■ TASK OBJECTIVE:
From the line containing "Locate an element on the screen. This" down to the final line of the entries below, restate each line word for word and add nothing.

•••••

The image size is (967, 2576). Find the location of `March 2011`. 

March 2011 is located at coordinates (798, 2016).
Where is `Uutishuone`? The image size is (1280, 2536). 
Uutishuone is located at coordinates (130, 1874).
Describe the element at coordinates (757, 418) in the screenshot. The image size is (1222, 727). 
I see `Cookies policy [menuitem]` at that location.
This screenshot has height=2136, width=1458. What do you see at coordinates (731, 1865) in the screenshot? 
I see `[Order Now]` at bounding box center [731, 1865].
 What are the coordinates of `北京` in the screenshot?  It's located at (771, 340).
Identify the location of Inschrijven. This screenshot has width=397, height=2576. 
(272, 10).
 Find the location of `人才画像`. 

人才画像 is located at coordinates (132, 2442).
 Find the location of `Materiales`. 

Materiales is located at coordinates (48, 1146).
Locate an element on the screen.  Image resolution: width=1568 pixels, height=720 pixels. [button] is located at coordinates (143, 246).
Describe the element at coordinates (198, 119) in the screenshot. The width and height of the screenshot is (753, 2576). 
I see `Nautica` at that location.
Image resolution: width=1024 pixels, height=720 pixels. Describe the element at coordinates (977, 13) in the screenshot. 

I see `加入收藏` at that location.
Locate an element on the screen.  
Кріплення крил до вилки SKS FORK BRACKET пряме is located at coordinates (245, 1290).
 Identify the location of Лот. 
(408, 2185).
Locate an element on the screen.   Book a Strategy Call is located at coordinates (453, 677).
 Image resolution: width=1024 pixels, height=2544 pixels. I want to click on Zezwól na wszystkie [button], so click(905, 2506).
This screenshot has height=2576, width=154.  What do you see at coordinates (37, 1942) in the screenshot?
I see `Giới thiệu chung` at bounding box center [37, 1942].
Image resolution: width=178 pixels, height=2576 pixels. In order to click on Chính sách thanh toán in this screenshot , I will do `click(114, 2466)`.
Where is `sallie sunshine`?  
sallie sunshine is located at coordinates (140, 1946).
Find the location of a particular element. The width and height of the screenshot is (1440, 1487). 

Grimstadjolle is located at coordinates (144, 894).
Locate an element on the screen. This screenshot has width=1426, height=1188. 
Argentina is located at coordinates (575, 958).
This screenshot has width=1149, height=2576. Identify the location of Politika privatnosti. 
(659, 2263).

•••••

■ TASK RESPONSE:
Locate an element on the screen. This screenshot has width=1426, height=1188. 
Argentina is located at coordinates (575, 958).
This screenshot has width=1149, height=2576. Identify the location of Politika privatnosti. 
(659, 2263).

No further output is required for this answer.